A seismograph designed to detect the earthquakes that cause tsunamis was installed on the Indonesian island of Java in 1996, but the data it collects is not sent to the central government in Jakarta because the telephone line has been disconnected since an office move in 2000.

The millions of dollars needed for a warning system would have saved thousands and thousands of lives.
Vasily Titov
Tsunami researcher, Pacific Marine Environmental Laboratory, Seattle
Officials in Jakarta were alerted to the earthquake that caused the giant waves by readings from the country's other 60 or so seismographs, but a lack of data from the specialized Java station prevented them from issuing a tsunami warning, says Nanang Puspito, head of the earthquake laboratory at the Bandung Institute of Technology in Indonesia.

Countries such as Sri Lanka and India, which suffered thousands of casualties, could potentially have been warned some two hours before the waves completed the 1,500-kilometre journey from the earthquake's epicentre off Indonesia.

Communication failure

Better-equipped warning systems elsewhere also failed to alert the relevant authorities. A network of seabed pressure sensors and seismographs, run by the United Nations, can detect Pacific Ocean tsunamis within minutes.

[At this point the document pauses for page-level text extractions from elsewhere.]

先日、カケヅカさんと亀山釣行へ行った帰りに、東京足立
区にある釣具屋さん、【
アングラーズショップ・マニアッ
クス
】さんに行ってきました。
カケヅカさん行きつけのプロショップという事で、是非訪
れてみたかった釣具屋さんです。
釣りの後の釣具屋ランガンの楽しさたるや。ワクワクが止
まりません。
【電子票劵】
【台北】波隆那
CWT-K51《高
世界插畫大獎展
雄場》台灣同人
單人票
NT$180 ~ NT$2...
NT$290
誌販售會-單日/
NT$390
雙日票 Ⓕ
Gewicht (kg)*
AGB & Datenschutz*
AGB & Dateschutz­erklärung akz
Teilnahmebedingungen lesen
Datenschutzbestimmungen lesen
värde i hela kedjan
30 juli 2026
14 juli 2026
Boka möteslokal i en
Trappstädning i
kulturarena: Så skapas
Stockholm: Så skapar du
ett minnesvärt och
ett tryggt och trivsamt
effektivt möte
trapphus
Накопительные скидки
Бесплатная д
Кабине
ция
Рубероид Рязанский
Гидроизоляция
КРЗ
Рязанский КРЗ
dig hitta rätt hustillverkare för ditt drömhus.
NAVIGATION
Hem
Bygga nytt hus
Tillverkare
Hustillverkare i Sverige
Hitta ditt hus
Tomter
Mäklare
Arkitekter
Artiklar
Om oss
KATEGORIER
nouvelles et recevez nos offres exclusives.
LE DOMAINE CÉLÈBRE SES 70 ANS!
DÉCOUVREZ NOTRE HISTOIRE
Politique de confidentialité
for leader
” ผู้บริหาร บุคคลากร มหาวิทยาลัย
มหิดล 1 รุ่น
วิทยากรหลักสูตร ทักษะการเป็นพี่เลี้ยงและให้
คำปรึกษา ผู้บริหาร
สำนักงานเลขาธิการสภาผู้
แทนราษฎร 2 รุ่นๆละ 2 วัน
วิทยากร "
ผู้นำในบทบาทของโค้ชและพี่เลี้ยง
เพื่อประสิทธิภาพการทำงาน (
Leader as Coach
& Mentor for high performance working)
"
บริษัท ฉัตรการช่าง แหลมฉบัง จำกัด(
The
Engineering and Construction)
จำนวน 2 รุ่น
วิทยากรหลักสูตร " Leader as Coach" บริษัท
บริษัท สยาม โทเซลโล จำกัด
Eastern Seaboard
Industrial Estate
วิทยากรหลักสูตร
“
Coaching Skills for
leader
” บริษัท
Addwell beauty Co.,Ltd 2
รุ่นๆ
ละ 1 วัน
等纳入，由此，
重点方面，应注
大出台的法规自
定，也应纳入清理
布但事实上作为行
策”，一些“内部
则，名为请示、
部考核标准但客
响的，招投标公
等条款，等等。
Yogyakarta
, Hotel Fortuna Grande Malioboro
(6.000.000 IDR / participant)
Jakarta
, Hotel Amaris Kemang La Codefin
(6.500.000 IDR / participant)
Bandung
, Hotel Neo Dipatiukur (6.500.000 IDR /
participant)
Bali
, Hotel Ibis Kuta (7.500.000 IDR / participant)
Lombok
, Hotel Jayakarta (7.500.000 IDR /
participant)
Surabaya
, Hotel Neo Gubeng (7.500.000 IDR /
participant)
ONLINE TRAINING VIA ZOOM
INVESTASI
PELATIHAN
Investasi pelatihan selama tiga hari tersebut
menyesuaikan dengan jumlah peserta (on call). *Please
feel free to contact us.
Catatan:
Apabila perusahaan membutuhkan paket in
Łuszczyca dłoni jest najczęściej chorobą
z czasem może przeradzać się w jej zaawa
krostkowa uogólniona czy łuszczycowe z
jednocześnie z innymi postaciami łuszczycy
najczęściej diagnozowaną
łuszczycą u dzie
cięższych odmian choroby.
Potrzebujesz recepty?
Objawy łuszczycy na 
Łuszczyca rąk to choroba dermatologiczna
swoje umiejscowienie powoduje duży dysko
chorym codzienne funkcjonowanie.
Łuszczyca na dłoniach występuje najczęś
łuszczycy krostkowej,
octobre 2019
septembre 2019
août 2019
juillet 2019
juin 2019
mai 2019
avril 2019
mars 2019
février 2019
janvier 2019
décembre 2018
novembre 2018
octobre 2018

You need a set of protocols about how to warn people. That's more critical than the science.
Bill McGuire
Director of the Benfield Hazard Research Centre, London, UK
The system issued a warning about the 26 December earthquake just 15 minutes after it was detected, but the network is designed to serve countries around the Pacific Ocean, such as the United States and Australia. Officials in charge were unable to reach authorities in Indian Ocean nations.

The need for a similar system in the Indian Ocean has been discussed at regular intervals by the Intergovernmental Oceanographic Commission, the UN body that runs the Pacific network, since at least 1999. The most recent meeting of the Commission to discuss the threat was in June 2004, although no direct action was decided upon.

"It is always on the agenda," says Vasily Titov, a tsunami researcher at the Pacific Marine Environmental Laboratory in Seattle, Washington. But he says that it has been difficult to raise the money required. "Only two weeks ago it would have sounded crazy," he says. "But it sounds very reasonable now. The millions of dollars needed would have saved thousands and thousands of lives."

Prior warning

Hazard-mitigation experts add that a lack of technology is only part of the problem. Bill McGuire, a hazard researcher at University College London, UK, says that Indonesian authorities could have worked out from their seismograph data that the quake would generate tsunamis.

"But that [alone] wouldn't help," he says. "You need a set of protocols about how to warn people, such as sirens on the streets. That's more critical than the science."

McGuire suspects that the lack of such protocols in Indian Ocean nations is due in part to the infrequency of tsunamis in the region. If there hasn't been an event in living memory, "people don't think it will happen again," he says.

The Pacific monitoring system was set up in 1965, following tsunamis generated by quakes in Chile in 1960 and Alaska in 1964. But the last event on a similar scale in the Indian Ocean, caused by the eruption of Krakatau, took place in 1883.